In Vietnam, unlike a lot of South-East Asian countries, fried spring rolls are made from rice paper and are therefore a safe(-ish) option for coeliacs. Of course, you can’t prevent cross contamination from the fryer so proceed with caution. Fresh spring rolls (which aren’t fried) are a safer option.
Phô Bo or Phô Ga
Slivers of beef (bo) or chicken (ga) and rice noodles nestle in a large bowl of broth, flavoured with chilli, fresh coriander, mint and spring onions. Phô is the ultimate comfort food and can be found all over Hanoi. It is also pretty cheap and filling, making it ideal for travellers on a budget.
Traditionally, phô is a breakfast dish and although you can usually find it still being served at dinner time in tourist areas, it’s better to eat it earlier in the day.
Xôi đùi gà nưóʾng
Steamed glutinous rice with grilled chicken thighs. Mine was served with pickled cucumber.
A speciality of Hanoi, but found elsewhere in the country as well, Bun Cha comprises grilled and minced pork served in a flavoursome broth with rice noodles and salad leaves. The broth – a delightful blend of sweet and sour – gently cooks the noodles.
A speciality of Huế. Barbequed pork served on lemongrass skewers and served with rice papers and salad and a peanut sauce. You wrap the pork and salad into a roll and then dip into the peanut sauce.
Bánh Khoai (also called Bánh Xèo)
Rice flour crepe stuffed with shrimp, pork and beansprouts, served with a hoisin-based dipping sauce, lettuce, cucumber and various herbs and salad leaves.
Another speciality of Huế. The crepe is extra crispy due to sugar and carbonated water in the batter.
A similar dish can be found elsewhere – called ‘Country Pancake’. In Hoi An, they serve it with rice paper to roll up the pancakes (and will stand over you until you do it correctly!).
A speciality of Hoi An, in Central Vietnam, these are rice flour dumplings (similar to dim sum) with shrimp and pork.

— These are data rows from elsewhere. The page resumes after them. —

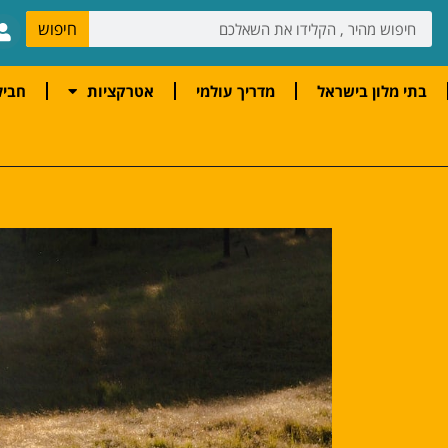
חיפוש
בתי מלון בישראל
מדריך עולמי
אטרקציות
חביל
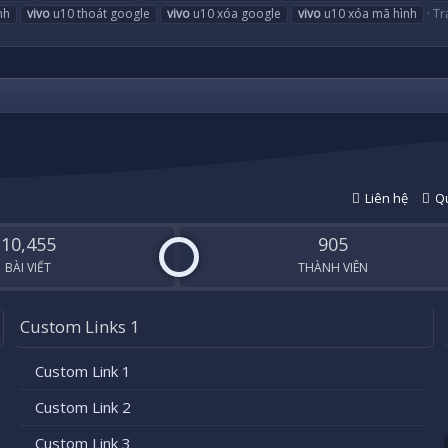
Trả
nh
vivo
u10 thoát google
vivo
u10 xóa google
vivo
u10 xóa mã hình
Liên hệ
Qu
10,455
905
BÀI VIẾT
THÀNH VIÊN
Custom Links 1
Custom Link 1
Custom Link 2
Custom Link 3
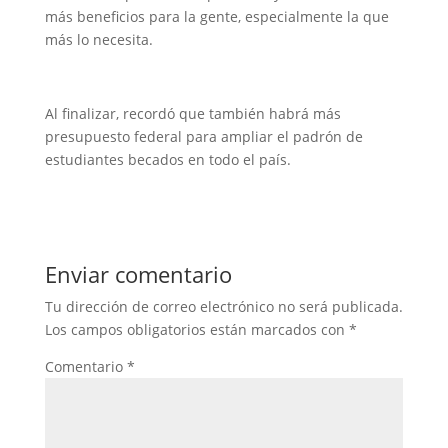
más beneficios para la gente, especialmente la que
más lo necesita.
Al finalizar, recordó que también habrá más
presupuesto federal para ampliar el padrón de
estudiantes becados en todo el país.
Enviar comentario
Tu dirección de correo electrónico no será publicada.
Los campos obligatorios están marcados con
*
Comentario
*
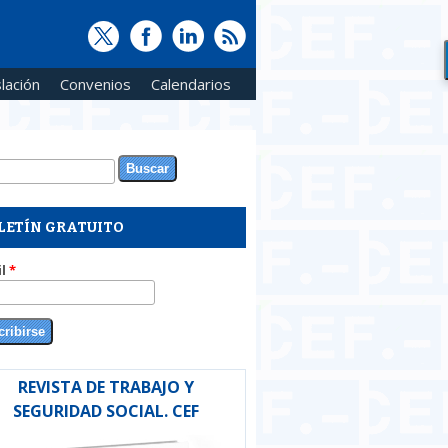
lación
Convenios
Calendarios
ar
rmulario de búsqueda
LETÍN GRATUITO
il
*
REVISTA DE TRABAJO Y
SEGURIDAD SOCIAL. CEF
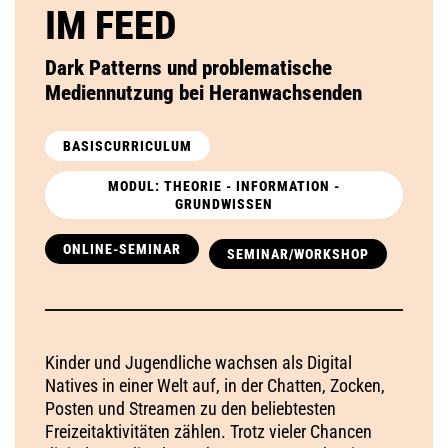
IM FEED
Dark Patterns und problematische
Mediennutzung bei Heranwachsenden
BASISCURRICULUM
MODUL: THEORIE - INFORMATION -
GRUNDWISSEN
ONLINE-SEMINAR
SEMINAR/WORKSHOP
Kinder und Jugendliche wachsen als Digital
Natives in einer Welt auf, in der Chatten, Zocken,
Posten und Streamen zu den beliebtesten
Freizeitaktivitäten zählen. Trotz vieler Chancen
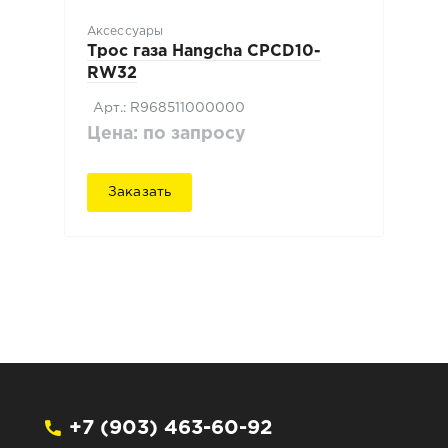
Аксессуары
Трос газа Hangcha CPCD10-
RW32
Арт.: R968511000000
Цена: по запросу
Заказать
+7 (903) 463-60-92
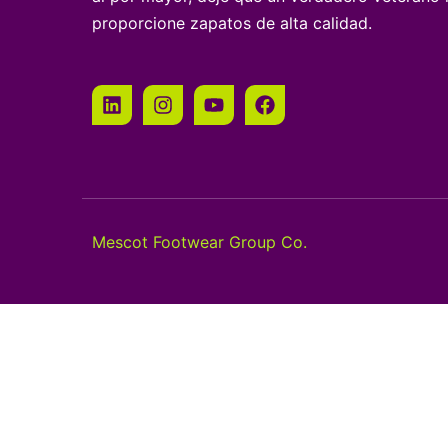
proporcione zapatos de alta calidad.
Mescot Footwear Group Co.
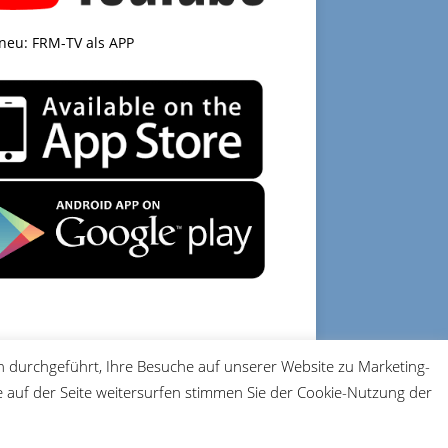
 neu: FRM-TV als APP
 durchgeführt, Ihre Besuche auf unserer Website zu Marketing-
DATENSCHUTZ
IMPRESSUM
auf der Seite weitersurfen stimmen Sie der Cookie-Nutzung der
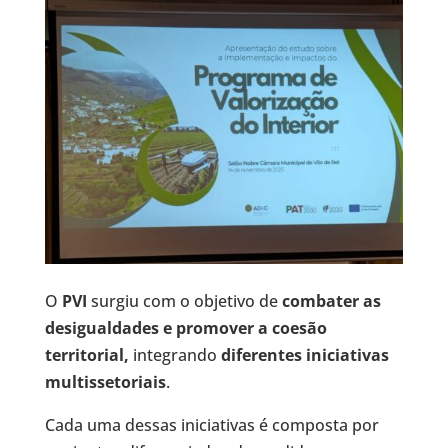
O
PVI
surgiu com o objetivo de
combater as
desigualdades e promover a coesão
territorial,
integrando
diferentes iniciativas
multissetoriais
.
Cada uma dessas iniciativas é composta por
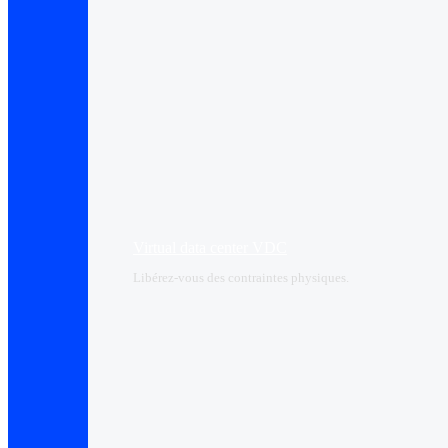
Virtual data center VDC
Libérez-vous des contraintes physiques.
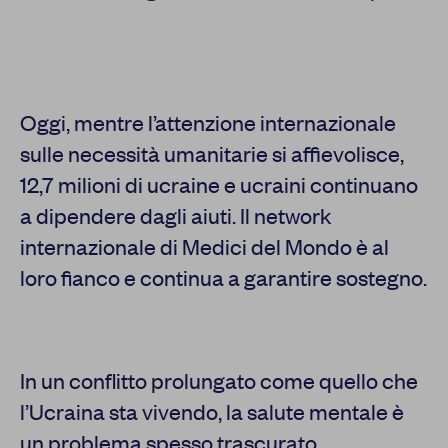
Oggi, mentre l’attenzione internazionale
sulle necessità umanitarie si affievolisce,
12,7 milioni di ucraine e ucraini continuano
a dipendere dagli aiuti. Il network
internazionale di Medici del Mondo è al
loro fianco e continua a garantire sostegno.
In un conflitto prolungato come quello che
l’Ucraina sta vivendo, la salute mentale è
un problema spesso trascurato,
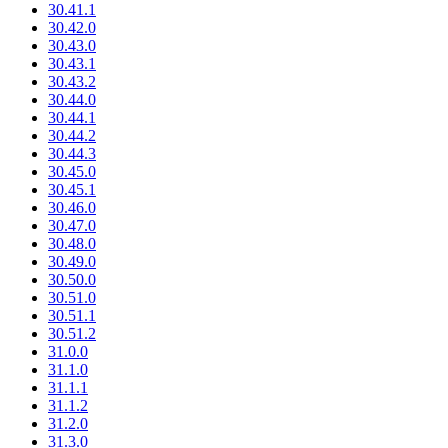
30.41.1
30.42.0
30.43.0
30.43.1
30.43.2
30.44.0
30.44.1
30.44.2
30.44.3
30.45.0
30.45.1
30.46.0
30.47.0
30.48.0
30.49.0
30.50.0
30.51.0
30.51.1
30.51.2
31.0.0
31.1.0
31.1.1
31.1.2
31.2.0
31.3.0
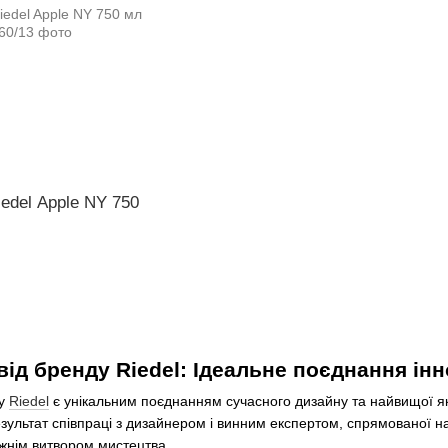
edel Apple NY 750
від бренду Riedel: Ідеальне поєднання інн
ду
Riedel
є унікальним поєднанням сучасного дизайну та найвищої яко
зультат співпраці з дизайнером і винним експертом, спрямованої на с
вжнім витвором мистецтва.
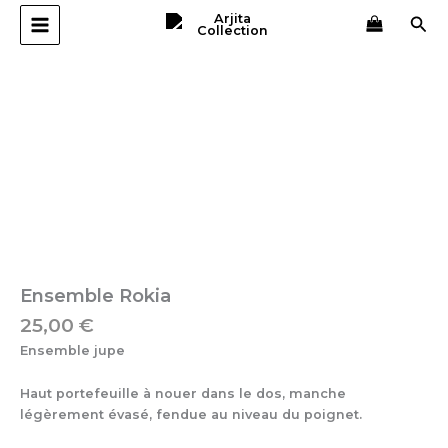
Aller
Rec
au
contenu
quantité
de
Ensemble
Rokia
Ensemble Rokia
25,00
€
Ensemble jupe
Haut portefeuille à nouer dans le dos, manche
légèrement évasé, fendue au niveau du poignet.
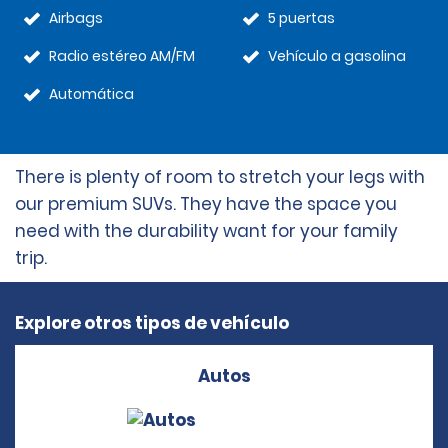
Airbags
5 puertas
Radio estéreo AM/FM
Vehículo a gasolina
Automática
There is plenty of room to stretch your legs with
our premium SUVs. They have the space you
need with the durability want for your family
trip.
Explore otros tipos de vehículo
Autos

Chicken rice. As simple as it comes. The rice is boiled in chicken stock to add flavour. Shredded chicken is then placed on top. The result is a little dry and bland but not a bad option for days when you want something plain and simple.
Fried rice and stir fries
You can find fried rice and stir fries on every menu. You can’t always guarantee it won’t contain soy sauce, unless you specify first, but it used less in Vietnam than elsewhere in South-East Asia, and usually just served as an accompaniment. You will find the fried rice and stir fries are quite bland with herbs adding some flavour if you’re lucky.
Around the coastal areas you will find delicious seafood, often cooked on a BBQ in front of you (in some places you can even cook it yourself). There is a relatively low risk of cross-contamination from the barbeque and, served with rice and a bit of salad, it is deliciously gluten-free! Watch out for any sauces. This red snapper came with a delicious passionfruit sauce.
A less spicy version than its Thai counterpart, Vietnamese curry still uses coconut milk and is a relatively safe option for coeliacs. Often served with chillies on the side so you can heat it to your liking.
Bánh ống lá dứa
We found this tasty snack in the night market in Da Lat. Rice, coconut and sugar is steamed and wrapped around salty peanuts for a pleasant sweet and salty combination. The roll is wrapped in rice paper and served warm. At 7,000 VND per roll (23p), they were a bargain!
Cà Phê Trung (Egg Coffee)
So rich and sweet, it may as well be a dessert, egg coffee is a must try. Don’t be put off by the idea of eggs in coffee, it’s nothing like the scrambled eggs curdled in coffee that you might be imagining. Egg yolks are whipped with sugar and condensed milk to make a thick foam which sits on the top of the coffee. The result is a gorgeous drink with a combined sugar and caffeine hit which will sustain you as you pound the city streets. Coconut coffee (made with coconut milk) is also delicious (just don’t think about the calories!).